La visite de la vieille dame : création réussie au Français

La visite de la vieille dame-Vieux-Colombier

© E.C.

« Le monde a fait de moi une putain, et maintenant j’en fais un bordel », s’exclame Claire Zahanassian. Elle n’a rien oublié et revient à Gullen, sa ville natale, pour accomplir sa vengeance. Devenue immensément riche, accueillie en sauveur sur une terre plongée depuis longtemps dans la misère, elle accepte d’offrir un milliard en échange de la mort d’Alfred III, son amour de jeunesse. Reniée alors qu’elle était enceinte de lui, la sombre héroïne fait souffler un vent d’amoralité, dans La visite de la vieille dame de Friedrich Dürrenmatt. Pour la première fois à l’affiche de la Comédie-Française cette tragi-comédie confronte le nature humaine au pouvoir de l’argent.
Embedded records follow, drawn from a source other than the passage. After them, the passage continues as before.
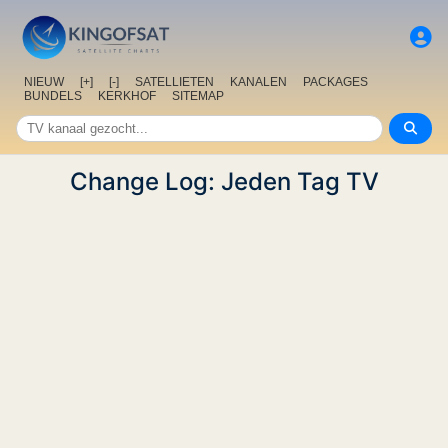
NIEUW
[+]
[-]
SATELLIETEN
KANALEN
PACKAGES
BUNDELS
KERKHOF
SITEMAP
Change Log: Jeden Tag TV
Avant que le rideau noir ne se lève, il est recouvert de rayons de lumières dessinant le plan de Gullen. Sur le quai de la gare, la population frémit d’impatience. Sur le décor noir de Catherine Bluwal, des projections lumineuses et des éléments suspendus – une horloge ou des feuillages – changent l’atmosphère et déplacent l’action de la gare, à la forêt de l’Ermitage ou encore dans la Grange à Colas. Dans ces lieux empreints des souvenirs de son amour, Claire Zahanassian redevient un court instant Clara, la jeune fille qu’elle était. Une enfant qu’aucun des cinq notables à la tête de la ville n’a connu. Le maire (Gérard Giroudon), le professeur Kühn (Michel Favory), le commissaire Hahncke (Christian Blanc), le pasteur (Didier Sandre) et le médecin Nüsslin (Simon Eine), personnalisent la conscience collective. La politique, le savoir, l’ordre, la spiritualité et le bien-être plieront chacun à son tour, balayant les propos humanistes dont ils se targuaient tous.

Un conte expressionniste

« La visite de la vieille dame est une partition d’orchestre, où chaque soliste a son moment, chacun dévoilant à sa manière la face sombre et médiocre de l’humain » explique Christophe Lidon. Cela transparait dans sa mise en scène, juste, qui laisse persister l’espoir d’une heureuse issue.

Daniele Lebrun, parfaite pour son premier grand rôle depuis son retour au Français, campe une « vieille dame » glaçante, perverse, tendre et excentriquement méchante. Depuis son piédestal, cette sorte de Sarah Bernhardt, assiste, sans fléchir, à la chasse à l’homme dont elle est l’instigatrice. Sa proie, Samuel Labarthe, incarne un Alfred Ill, apeuré qui se résigne au sacrifice de sa vie au contact d’une population dont la cupidité aura eu raison de l’âme. Face à eux, Christian Gonon interprète Moby, Hoby et Voby, les septième, huitième et neuvième maris soumis de Claire Zahanassian, tandis que Céline Samie est l’indiscernable Madame Ill. Deux sociétaires honoraires reprennent du service : Yves Gasc, merveilleux en Koby et Loby, loufoques témoins devenus aveugles, et Simon Eine, partagé entre visiteurs et hôtes, dans les rôles du majordome de Claire, du médecin Nüsslin et d’Helmesberger. Didier Sandre et Pauline Méreuze débutent avec brio dans la troupe. Il joue le pasteur et le Peintre Hauser et elle dans de nombreux jeunes personnages, tout comme Noam Morgensztern.

La visite de la vieille dame qui n’avait pas été jouée en France depuis 1996, fait un retour réussi en conte expressionniste à la Comédie-Française.

La visite de la vieille dame au théâtre du Vieux-Colombier (6e).
Du 19 février 2014 au 30 mars 2014
Du mercredi au samedi à 20h, les dimanches à 16h et les mardis à 19h.